» **Task goal**: State the number of lines that hold "indicators" in the records below, with no other words.

..............................

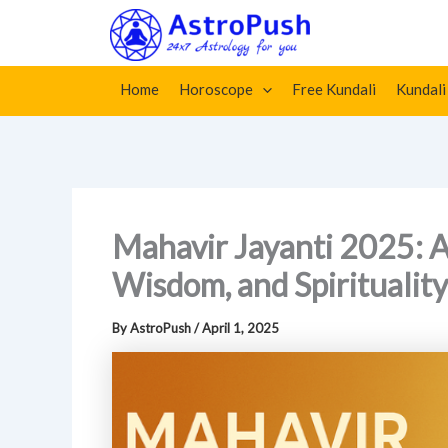
Skip
Home
»
Mahavir Jayanti 2025: A Celebration of Peace,
to
content
Home
Horoscope
Free Kundali
Kundali
Mahavir Jayanti 2025: A
Wisdom, and Spirituality
By
AstroPush
/
April 1, 2025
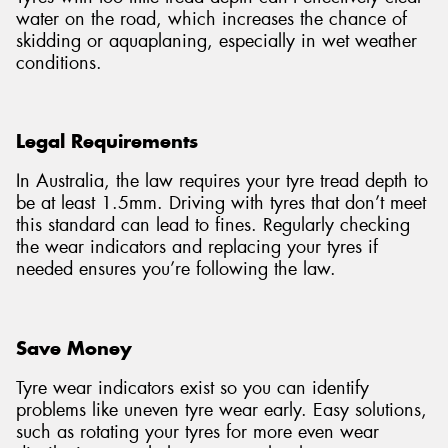
water on the road, which increases the chance of
skidding or aquaplaning, especially in wet weather
conditions.
Legal Requirements
In Australia, the law requires your tyre tread depth to
be at least 1.5mm. Driving with tyres that don’t meet
this standard can lead to fines. Regularly checking
the wear indicators and replacing your tyres if
needed ensures you’re following the law.
Save Money
Tyre wear indicators exist so you can identify
problems like uneven tyre wear early. Easy solutions,
such as rotating your tyres for more even wear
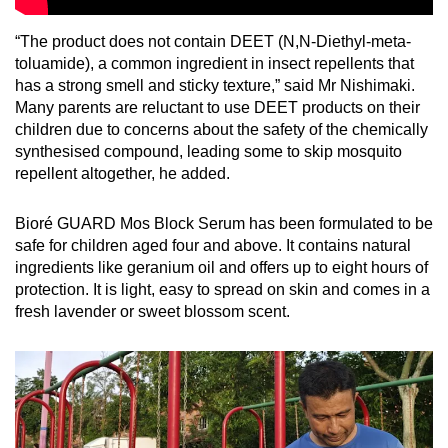
“The product does not contain DEET (N,N-Diethyl-meta-
toluamide), a common ingredient in insect repellents that
has a strong smell and sticky texture,” said Mr Nishimaki.
Many parents are reluctant to use DEET products on their
children due to concerns about the safety of the chemically
synthesised compound, leading some to skip mosquito
repellent altogether, he added.
Bioré GUARD Mos Block Serum has been formulated to be
safe for children aged four and above. It contains natural
ingredients like geranium oil and offers up to eight hours of
protection. It is light, easy to spread on skin and comes in a
fresh lavender or sweet blossom scent.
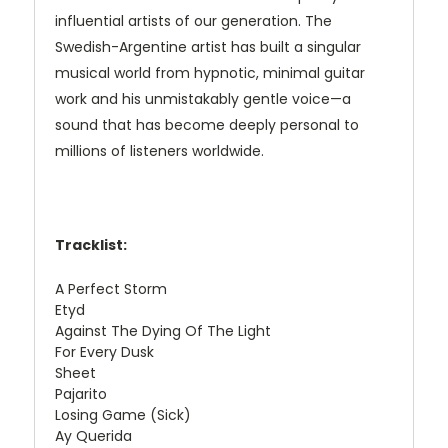
influential artists of our generation. The
Swedish-Argentine artist has built a singular
musical world from hypnotic, minimal guitar
work and his unmistakably gentle voice—a
sound that has become deeply personal to
millions of listeners worldwide.
Tracklist:
A Perfect Storm
Etyd
Against The Dying Of The Light
For Every Dusk
Sheet
Pajarito
Losing Game (Sick)
Ay Querida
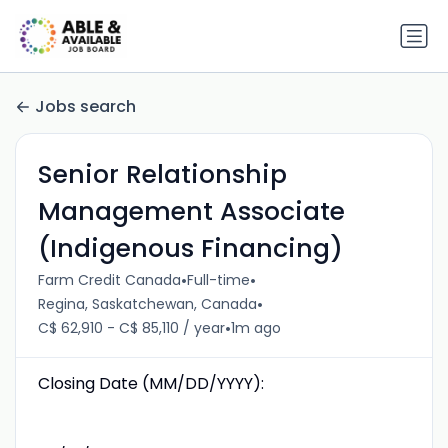
Jobs search
Senior Relationship
Management Associate
(Indigenous Financing)
•
•
Farm Credit Canada
Full-time
•
Regina, Saskatchewan, Canada
•
C$ 62,910 - C$ 85,110 / year
1m ago
Closing Date (MM/DD/YYYY):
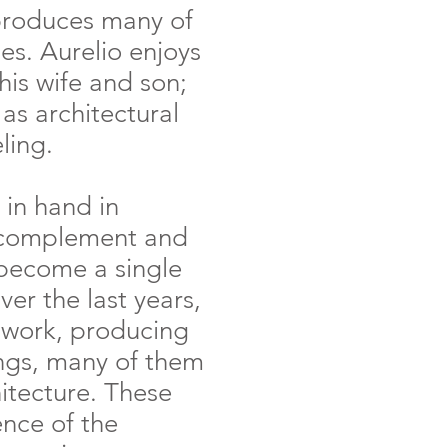
produces many of
hes. Aurelio enjoys
his wife and son;
l as architectural
ling.
 in hand in
y complement and
 become a single
ver the last years,
 work, producing
ings, many of them
hitecture. These
ence of the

..............................

» **Finished exercise**: 2